In a casual burglary, in most cases, the burglar does not know our habits, neighbourhood, and wealth, or know very little about them. They move around the area they have chosen in search of opportunities, using primitive intelligence techniques. For example, they may leave a stone or a branch in front of a house’s door or garage and come back a couple of days later to check if the object has been removed, to understand if the resident is home or not. The burglar could also simply rely on the fact that a house represents an immediate opportunity (an open window, an object to steal clearly visible from the street, etc.).
On the contrary, in an organised burglary where the place to go stealing is defined priorly, offenders need to know our habits, our home and the neighbourhood context; in fact, they observe them directly with targeted surveys and/or acquire information from other sources (from the Internet, from neighbours, in bars, in their criminal environment). Neighbourhood Watch surveillance activities are used, in fact, to prevent, as far as possible, offenders from patrolling our area to acquire new targets or to gather information on already selected targets. The presence of Neighbourhood Watch signs also serves to discourage offender observation activities.
There is another aspect that differentiates the two types of burglary. Casual burglary is usually more invasive and destructive. After the execution of a casual burglary, we see houses turned upside down. Occasional burglars generally don’t know how much time they have available. They are therefore forced to rummage quickly and everywhere, starting from the most obvious places. Though they often overlook valuable items, if they are well hidden.
In general, the occasional burglar runs more risks than the organised one. The lack of information about the context, the victim's habits, and the presence of passive prevention systems in the house makes it a typical 'hit and run' theft, as the longer the burglary lasts, the more risks the occasional burglar may run.
On the contrary, organised burglars try to manage the risks of their activity with preparatory intelligence work. But even then, unless they have unlimited time at their disposal, they will have to deal with the unexpected, carefully managing the timing of the burglary.
What makes our house attractive to offenders
There are several factors that influence the choice of our home as a possible target for burglars.

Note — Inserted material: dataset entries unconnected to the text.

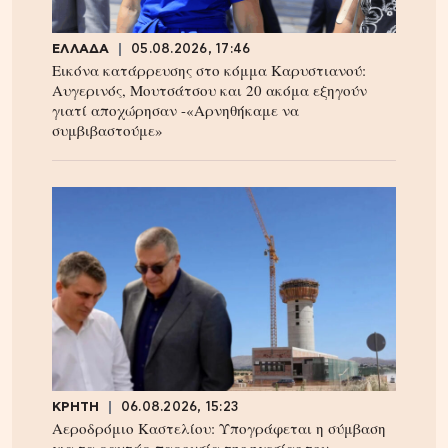
ΕΛΛΑΔΑ
05.08.2026, 17:46
Εικόνα κατάρρευσης στο κόμμα Καρυστιανού:
Αυγερινός, Μουτσάτσου και 20 ακόμα εξηγούν
γιατί αποχώρησαν -«Αρνηθήκαμε να
συμβιβαστούμε»
ΚΡΗΤΗ
06.08.2026, 15:23
Αεροδρόμιο Καστελίου: Υπογράφεται η σύμβαση
για τα ραντάρ παρουσία της ηγεσίας του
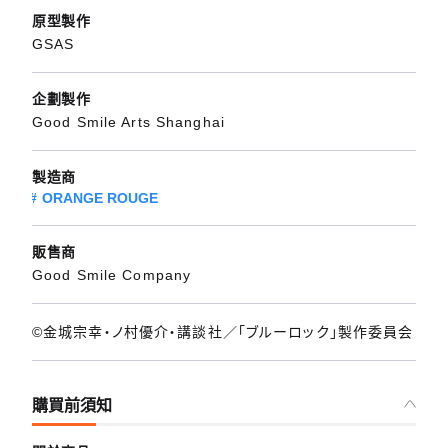
原型製作
GSAS
企劃製作
Good Smile Arts Shanghai
製造商
ORANGE ROUGE
販售商
Good Smile Company
©金城宗幸・ノ村優介・講談社／「ブルーロック」製作委員会
購買前須知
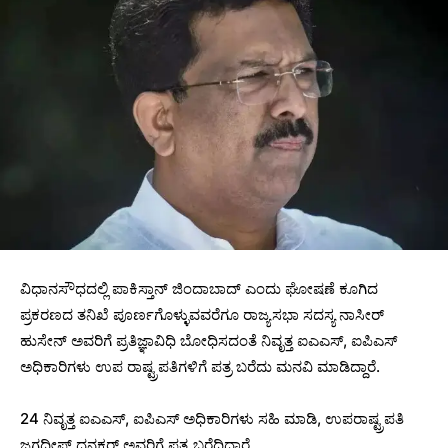
ವಿಧಾನಸೌಧದಲ್ಲಿ ಪಾಕಿಸ್ತಾನ್‌ ಜಿಂದಾಬಾದ್‌ ಎಂದು ಘೋಷಣೆ ಕೂಗಿದ
ಪ್ರಕರಣದ ತನಿಖೆ ಪೂರ್ಣಗೊಳ್ಳುವವರೆಗೂ ರಾಜ್ಯಸಭಾ ಸದಸ್ಯ ನಾಸೀರ್
ಹುಸೇನ್ ಅವರಿ​ಗೆ ಪ್ರತಿಜ್ಞಾವಿಧಿ ಬೋಧಿಸದಂತೆ ನಿವೃತ್ತ ಐಎಎಸ್, ಐಪಿಎಸ್
ಅಧಿಕಾರಿಗಳು ಉಪ ರಾಷ್ಟ್ರಪತಿಗಳಿಗೆ ಪತ್ರ ಬರೆದು ಮನವಿ ಮಾಡಿದ್ದಾರೆ.
24 ನಿವೃತ್ತ ಐಎಎಸ್, ಐಪಿಎಸ್ ಅಧಿಕಾರಿಗಳು ಸಹಿ ಮಾಡಿ, ಉಪರಾಷ್ಟ್ರಪತಿ
ಜಗದೀಪ್‌ ಧನಕರ್‌ ಅವರಿಗೆ ಪತ್ರ ಬರೆದಿದ್ದಾರೆ.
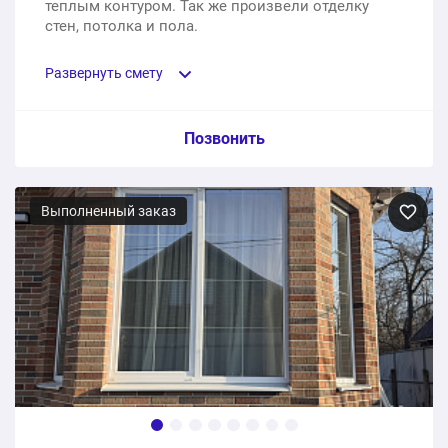
теплым контуром. Так же произвели отделку
стен, потолка и пола.
Развернуть смету
Пункт сметы / Ед. изм. / Цена
Позвонить
Пластиковые панорамные теплые окна для балкона
Выполненный заказ
1 шт.
138400 ₽
Отделка полы, стены, потолки
1 шт.
38099 ₽
176499 ₽
Общая стоимость:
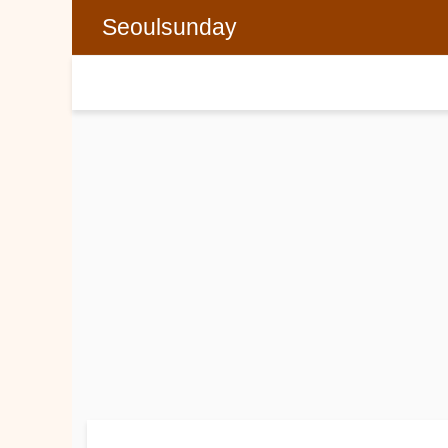
Seoulsunday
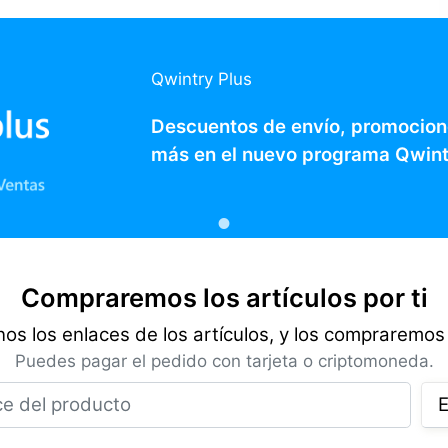
Qwintry Plus
Descuentos de envío, promocion
más en el nuevo programa Qwint
Compraremos los artículos por ti
os los enlaces de los artículos, y los compraremos 
Puedes pagar el pedido con tarjeta o criptomoneda.
Enlace del producto
E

For occasional burglaries, there are some elements that definitely favour them, for example the absence of residents. No burglar wants to meet the owner of the house they are robbing. A meeting during the burglary could lead to reactions and acts of violence that could make the burglar's position much more difficult if arrested. An isolated or unattended house is an ideal target for the opportunistic burglar. Holiday homes in the countryside, at the seaside or in the mountains should be particularly well protected with strong and reliable passive prevention systems.
Open or easily forcible doors and windows are a casual burglar's paradise, as the easy availability of the goods, visible from outside the home or when the offender has entered the home.
In order to prevent casual burglaries, it is vital to identify, eliminate or reduce structural and environmental vulnerabilities in our homes and those related to our behaviours.
For organised burglaries, the same factors apply as for occasional burglaries (and the related prevention methods), to which it must be added: the possession by the offender of information about what to steal, knowledge of our habits(absences, presences, routines), our vulnerabilities (weak points of the house and our behaviour), knowledge of our passive prevention systems. These are all information that the offender is able to obtain with accurate and, in some cases, sophisticated intelligence work.
Therefore, if we do not want to be the next victims of a home burglary, we need to reduce, as far as possible, the circulation of information about us, relating to our habits and routines, our whereabouts, our financial status, and our passive prevention systems, both in the real world and in the virtual world.